So often when I explain overwhelming fatigue as my main physical problem the response I get is “I get tired too, but you don’t hear me whining about it.” There are so many things to say about that statement.
A) I don’t whine (except for on my blog where I feel I am entitled to do it)
B) This is not normal fatigue
Normal fatigue has a cure, it’s called sleep, you know, the thing that normal people can do if they are tired. If only I were normal, I can’t tell you how many times I’ve been told I am a special case and no one has seen anything like me before. I’m really starting to hate the word” special”.

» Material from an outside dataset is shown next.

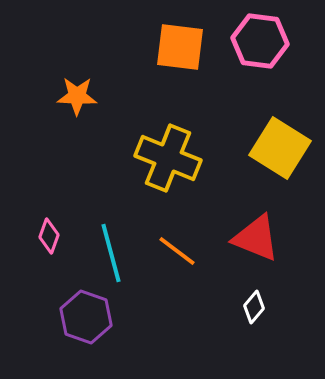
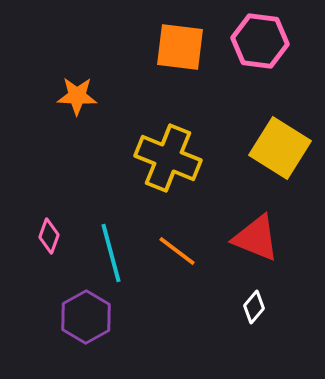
purple hexagon: rotated 12 degrees clockwise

With chronic fatigue, fibromyalgia, etc the problem is that sleep doesn’t help much. I go to bed tired and I wake up tired, and that’s if my pain level doesn’t prevent me from sleeping. I can take enough sedatives to knock out a horse and I still won’t sleep. There are no words to describe how debilitating it is to be exhausted during your every waking hour. Pain I can handle because I can work through it, but when you have no energy there is nothing you can do about it. You can try to push through but more often then not your body will give in and you will be in more trouble then when you started. I pushed too hard this weekend and today my body is shaking uncontrollably from fatigue. It’s fun, let me tell you. Chronic fatigue doesn’t go away and that is not normal.